I'm in the market for a new climbing and winter hiking boot. I mainly Climb/Hike in the north east / white mountains. I currently have both the Scarpa Mont Blanc and Phantom Guides in my possession... with the intention to try out both and keep one.

From what the internet tells me... the phantom guide would be a warmer boot. But to me, both feel similarly warm in the simple testing I've been able to do (standing outside in the snow during a 0F night.) . I even called Scarpas customer service... and the rep told me both boots would be "pretty much the same" warmth wise.

I haven't been able to really put these boots through the ringer since I will be returning one, I don't want to destroy them!

I'm hoping someone here has first hand experience with either boot. Which one do you think is warmer?

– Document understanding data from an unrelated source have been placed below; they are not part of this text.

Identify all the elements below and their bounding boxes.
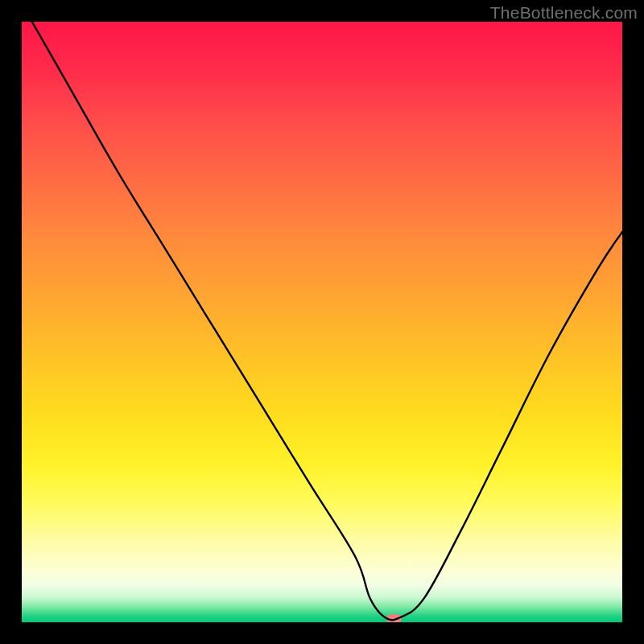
watermark-text: TheBottleneck.com — [490, 3, 638, 23]
plot-area — [22, 22, 622, 622]
chart-frame: TheBottleneck.com — [0, 0, 644, 644]
bottleneck-curve — [22, 22, 622, 622]
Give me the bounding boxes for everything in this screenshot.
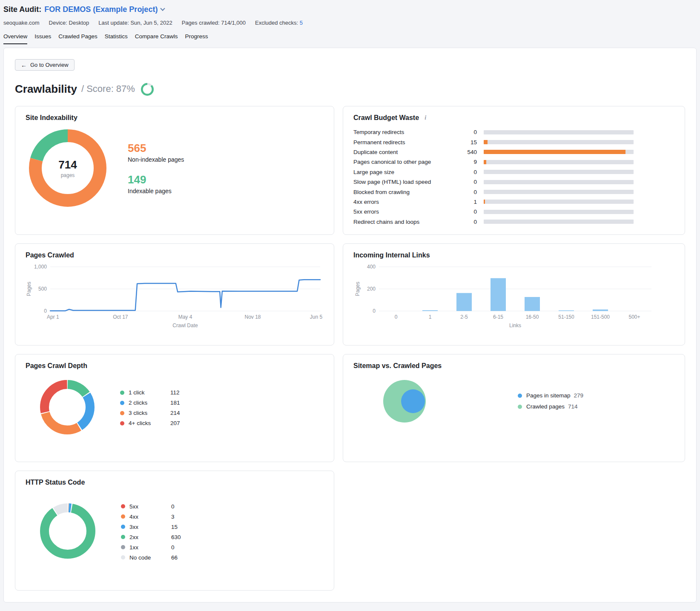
section-title: Crawlability — [15, 83, 77, 96]
score-ring-icon — [141, 83, 154, 96]
crawl-depth-legend-item: 2 clicks181 — [120, 400, 180, 406]
crawl-meta-row: seoquake.comDevice: DesktopLast update: … — [3, 20, 697, 26]
venn-legend-item: Pages in sitemap279 — [518, 392, 583, 399]
card-title: Pages Crawl Depth — [26, 362, 324, 370]
legend-dot — [121, 504, 125, 508]
budget-value: 1 — [461, 199, 477, 205]
crawl-depth-legend-item: 1 click112 — [120, 389, 180, 396]
budget-bar-track[interactable] — [484, 130, 634, 134]
indexability-stats: 565Non-indexable pages149Indexable pages — [128, 142, 184, 194]
venn-body: Pages in sitemap279Crawled pages714 — [353, 376, 674, 427]
legend-label: 1xx — [129, 544, 171, 551]
legend-value: 181 — [170, 400, 180, 406]
legend-dot — [120, 411, 124, 415]
excluded-checks-link[interactable]: 5 — [300, 20, 303, 26]
info-icon[interactable] — [422, 115, 428, 121]
pages-crawled-line-chart[interactable]: 05001,000Apr 1Oct 17May 4Nov 18Jun 5Craw… — [26, 261, 324, 332]
card-title: Incoming Internal Links — [353, 251, 674, 259]
budget-bar-track[interactable] — [484, 190, 634, 194]
card-title: Pages Crawled — [26, 251, 324, 259]
budget-label: 4xx errors — [353, 199, 454, 205]
stat-value: 565 — [128, 142, 184, 155]
legend-value: 0 — [171, 544, 175, 551]
budget-label: Temporary redirects — [353, 129, 454, 135]
sitemap-venn-diagram[interactable] — [379, 376, 434, 427]
budget-bar-track[interactable] — [484, 140, 634, 144]
legend-value: 279 — [574, 392, 584, 399]
budget-value: 0 — [461, 129, 477, 135]
budget-value: 0 — [461, 169, 477, 175]
budget-bar-track[interactable] — [484, 200, 634, 204]
svg-text:1,000: 1,000 — [34, 264, 47, 270]
legend-label: 2xx — [129, 534, 171, 540]
indexability-stat: 149Indexable pages — [128, 173, 184, 194]
legend-value: 214 — [170, 410, 180, 416]
title-row: Site Audit: FOR DEMOS (Example Project) — [3, 5, 697, 14]
budget-bar-fill — [484, 140, 488, 144]
crawl-depth-legend: 1 click1122 clicks1813 clicks2144+ click… — [120, 389, 180, 426]
legend-value: 66 — [171, 554, 178, 561]
budget-bar-track[interactable] — [484, 150, 634, 154]
legend-dot — [518, 394, 522, 398]
crawl-depth-donut[interactable] — [40, 380, 95, 436]
venn-sitemap-circle — [401, 389, 425, 413]
budget-label: Permanent redirects — [353, 139, 454, 146]
incoming-links-bar-chart[interactable]: 0200400012-56-1516-5051-150151-500500+Li… — [353, 261, 674, 332]
legend-label: Crawled pages — [526, 403, 565, 410]
tab-crawled-pages[interactable]: Crawled Pages — [58, 33, 98, 44]
budget-row: 5xx errors0 — [353, 207, 634, 217]
tab-compare-crawls[interactable]: Compare Crawls — [135, 33, 178, 44]
budget-row: Redirect chains and loops0 — [353, 217, 634, 227]
budget-bar-track[interactable] — [484, 220, 634, 224]
budget-bar-track[interactable] — [484, 210, 634, 214]
stat-label: Indexable pages — [128, 188, 184, 194]
venn-legend: Pages in sitemap279Crawled pages714 — [518, 392, 583, 410]
go-to-overview-button[interactable]: ← Go to Overview — [15, 59, 75, 71]
project-name: FOR DEMOS (Example Project) — [44, 5, 158, 14]
page-head: Crawlability / Score: 87% — [15, 82, 685, 96]
tab-issues[interactable]: Issues — [34, 33, 51, 44]
budget-bar-fill — [484, 200, 485, 204]
http-status-legend-item: 4xx3 — [121, 514, 181, 520]
card-site-indexability: Site Indexability 714 pages 565Non-index… — [15, 106, 334, 235]
chevron-down-icon — [161, 6, 165, 11]
cards-grid: Site Indexability 714 pages 565Non-index… — [15, 106, 685, 591]
svg-text:Apr 1: Apr 1 — [47, 314, 59, 320]
budget-row: Large page size0 — [353, 167, 634, 177]
legend-label: 3 clicks — [129, 410, 170, 416]
back-button-label: Go to Overview — [30, 62, 69, 68]
svg-text:6-15: 6-15 — [493, 314, 503, 320]
legend-label: 4xx — [129, 514, 171, 520]
budget-value: 0 — [461, 189, 477, 195]
legend-value: 15 — [171, 524, 178, 530]
legend-dot — [120, 401, 124, 405]
budget-row: Slow page (HTML) load speed0 — [353, 177, 634, 187]
card-pages-crawled: Pages Crawled 05001,000Apr 1Oct 17May 4N… — [15, 243, 334, 345]
legend-dot — [120, 421, 124, 425]
svg-text:1: 1 — [429, 314, 432, 320]
budget-bar-fill — [484, 150, 625, 154]
project-selector[interactable]: FOR DEMOS (Example Project) — [44, 5, 164, 14]
stat-label: Non-indexable pages — [128, 156, 184, 163]
legend-label: 3xx — [129, 524, 171, 530]
budget-bar-track[interactable] — [484, 160, 634, 164]
legend-value: 112 — [170, 389, 180, 396]
tab-overview[interactable]: Overview — [3, 33, 27, 44]
card-title: Sitemap vs. Crawled Pages — [353, 362, 674, 370]
legend-dot — [121, 555, 125, 560]
legend-label: Pages in sitemap — [526, 392, 571, 399]
svg-text:0: 0 — [373, 308, 376, 314]
indexability-stat: 565Non-indexable pages — [128, 142, 184, 163]
svg-text:400: 400 — [367, 264, 376, 270]
site-indexability-donut[interactable]: 714 pages — [29, 129, 106, 207]
svg-text:151-500: 151-500 — [591, 314, 610, 320]
crawl-budget-rows: Temporary redirects0Permanent redirects1… — [353, 127, 674, 227]
budget-bar-track[interactable] — [484, 170, 634, 174]
crawl-depth-legend-item: 3 clicks214 — [120, 410, 180, 416]
budget-label: 5xx errors — [353, 208, 454, 215]
budget-bar-track[interactable] — [484, 180, 634, 184]
tab-progress[interactable]: Progress — [185, 33, 208, 44]
tab-statistics[interactable]: Statistics — [105, 33, 128, 44]
http-status-donut[interactable] — [40, 503, 95, 560]
card-title: Site Indexability — [26, 114, 324, 122]
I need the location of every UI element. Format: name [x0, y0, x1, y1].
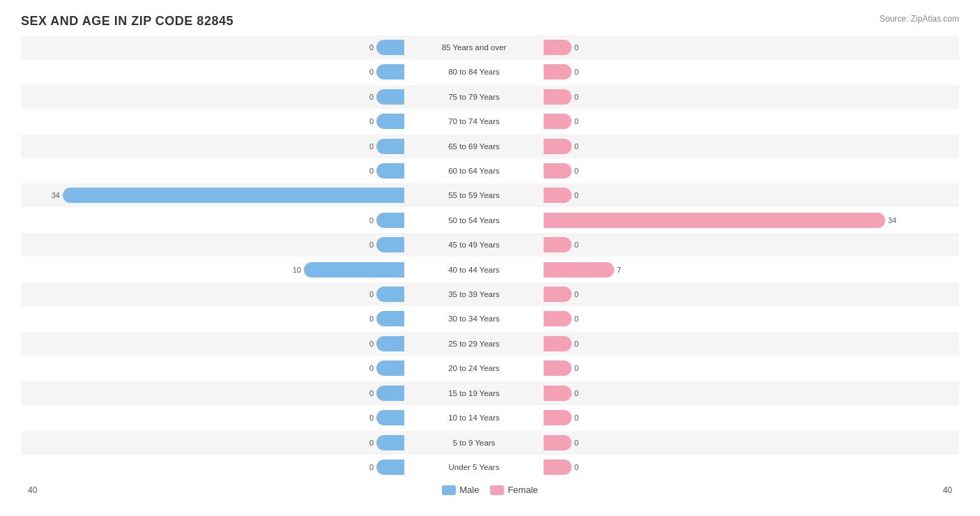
- male-value: 0: [369, 167, 374, 175]
- right-section: 0: [544, 406, 927, 430]
- male-value: 0: [369, 93, 374, 101]
- right-section: 0: [544, 109, 927, 133]
- legend-male: Male: [442, 485, 479, 495]
- female-value: 0: [574, 290, 579, 298]
- right-section: 0: [544, 183, 927, 207]
- female-bar: 0: [544, 163, 572, 179]
- age-label: 45 to 49 Years: [404, 241, 544, 249]
- female-bar: 0: [544, 89, 572, 105]
- male-value: 0: [369, 216, 374, 225]
- footer: 40 Male Female 40: [21, 485, 959, 495]
- left-section: 0: [21, 307, 404, 331]
- right-section: 0: [544, 85, 927, 109]
- male-bar: 0: [376, 336, 404, 351]
- female-value: 0: [574, 463, 579, 471]
- age-label: 85 Years and over: [404, 43, 544, 52]
- female-value: 0: [574, 314, 579, 323]
- bar-row: 075 to 79 Years0: [21, 85, 959, 109]
- legend: Male Female: [442, 485, 538, 495]
- left-section: 0: [21, 109, 404, 133]
- age-label: 20 to 24 Years: [404, 364, 544, 372]
- female-bar: 0: [544, 410, 572, 425]
- female-bar: 0: [544, 188, 572, 203]
- chart-area: 085 Years and over0080 to 84 Years0075 t…: [21, 36, 959, 479]
- bar-row: 3455 to 59 Years0: [21, 183, 959, 207]
- male-bar: 0: [376, 114, 404, 129]
- bar-row: 080 to 84 Years0: [21, 60, 959, 84]
- age-label: Under 5 Years: [404, 463, 544, 471]
- male-bar: 0: [376, 139, 404, 154]
- age-label: 5 to 9 Years: [404, 439, 544, 447]
- male-value: 0: [369, 314, 374, 323]
- left-section: 0: [21, 406, 404, 430]
- male-bar: 0: [376, 311, 404, 326]
- male-bar: 0: [376, 237, 404, 252]
- age-label: 80 to 84 Years: [404, 68, 544, 76]
- left-section: 0: [21, 332, 404, 356]
- left-section: 0: [21, 85, 404, 109]
- male-legend-label: Male: [459, 485, 479, 495]
- female-bar: 0: [544, 460, 572, 475]
- bar-row: 010 to 14 Years0: [21, 406, 959, 430]
- source-label: Source: ZipAtlas.com: [880, 14, 959, 24]
- bar-row: 030 to 34 Years0: [21, 307, 959, 331]
- female-value: 0: [574, 439, 579, 447]
- female-bar: 0: [544, 114, 572, 129]
- female-bar: 0: [544, 40, 572, 55]
- male-value: 0: [369, 463, 374, 471]
- bar-row: 085 Years and over0: [21, 36, 959, 59]
- right-section: 0: [544, 332, 927, 356]
- left-section: 0: [21, 36, 404, 59]
- right-section: 34: [544, 208, 927, 232]
- male-value: 0: [369, 389, 374, 397]
- age-label: 10 to 14 Years: [404, 413, 544, 422]
- left-section: 0: [21, 60, 404, 84]
- female-bar: 0: [544, 64, 572, 79]
- age-label: 50 to 54 Years: [404, 216, 544, 225]
- male-bar: 0: [376, 213, 404, 228]
- left-section: 0: [21, 135, 404, 158]
- male-bar: 0: [376, 64, 404, 79]
- male-value: 0: [369, 43, 374, 52]
- age-label: 40 to 44 Years: [404, 266, 544, 274]
- right-section: 7: [544, 258, 927, 282]
- right-section: 0: [544, 455, 927, 479]
- right-section: 0: [544, 36, 927, 59]
- left-section: 0: [21, 356, 404, 380]
- right-section: 0: [544, 60, 927, 84]
- male-bar: 0: [376, 89, 404, 105]
- left-section: 0: [21, 381, 404, 405]
- female-bar: 0: [544, 386, 572, 401]
- bar-row: 060 to 64 Years0: [21, 159, 959, 183]
- male-value: 0: [369, 142, 374, 151]
- header: SEX AND AGE IN ZIP CODE 82845 Source: Zi…: [21, 14, 959, 29]
- female-bar: 0: [544, 435, 572, 450]
- male-legend-box: [442, 485, 456, 495]
- bar-row: 015 to 19 Years0: [21, 381, 959, 405]
- right-section: 0: [544, 356, 927, 380]
- left-section: 0: [21, 455, 404, 479]
- female-value: 34: [888, 216, 896, 225]
- male-bar: 0: [376, 460, 404, 475]
- right-section: 0: [544, 233, 927, 257]
- age-label: 35 to 39 Years: [404, 290, 544, 298]
- female-value: 0: [574, 340, 579, 348]
- legend-female: Female: [490, 485, 537, 495]
- male-bar: 0: [376, 287, 404, 302]
- bar-row: 0Under 5 Years0: [21, 455, 959, 479]
- male-bar: 0: [376, 361, 404, 376]
- female-legend-box: [490, 485, 504, 495]
- male-value: 0: [369, 439, 374, 447]
- female-value: 0: [574, 191, 579, 199]
- male-value: 0: [369, 290, 374, 298]
- age-label: 75 to 79 Years: [404, 93, 544, 101]
- male-value: 0: [369, 241, 374, 249]
- page-title: SEX AND AGE IN ZIP CODE 82845: [21, 14, 233, 29]
- right-section: 0: [544, 307, 927, 331]
- left-section: 10: [21, 258, 404, 282]
- male-value: 34: [52, 191, 60, 199]
- male-bar: 0: [376, 163, 404, 179]
- age-label: 70 to 74 Years: [404, 117, 544, 126]
- female-value: 0: [574, 413, 579, 422]
- left-section: 34: [21, 183, 404, 207]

My feet don't run cold, but I've felt the wrath of frost nip on a -20F summit in New Hampshire wearing my 400 gram thinsulate boots.

Both boots fit well and feel comfortable... almost identical. So it really comes down to which boot is warmer and suitable for the environment I climb in. I'm also trying to keep in mind that down the road I may make an attempt at a taller mountain out west. I don't want to have to buy more boots! I typically wear OR croc gaiters that seem to help in the warmth department as well. They fit awkwardly on the Phantoms.

RafalA · · Canmore, AB · Joined Mar 2014 · Points: 20

I have both. Technically, I have the Mont Blanc Pro, though I did have the regular Mont Blanc a few years ago before upgrading to the Phantom Guide.

The Phantom is a warmer boot mainly due to the built-in gaiter. The gaiter prevents snow and ice from accumulating on top of the boot (laces love trapping wet snow!) and the extra layer of fabric over top of everything creates an air pocket that stays quite warm.

Gaiters are not designed to be used with boots that have a built-in gaiter, so if you really insist on using gaiters the Phantom may not be for you.

Finally, you mention hiking a lot and this is where the Mont Blanc Pro (NOT the regular Mont Blanc) shines. The last is incredibly comfortable for walking in. I realize this throws another boot into the mix but from the sounds of it, the MB Pro might fit your needs ideally.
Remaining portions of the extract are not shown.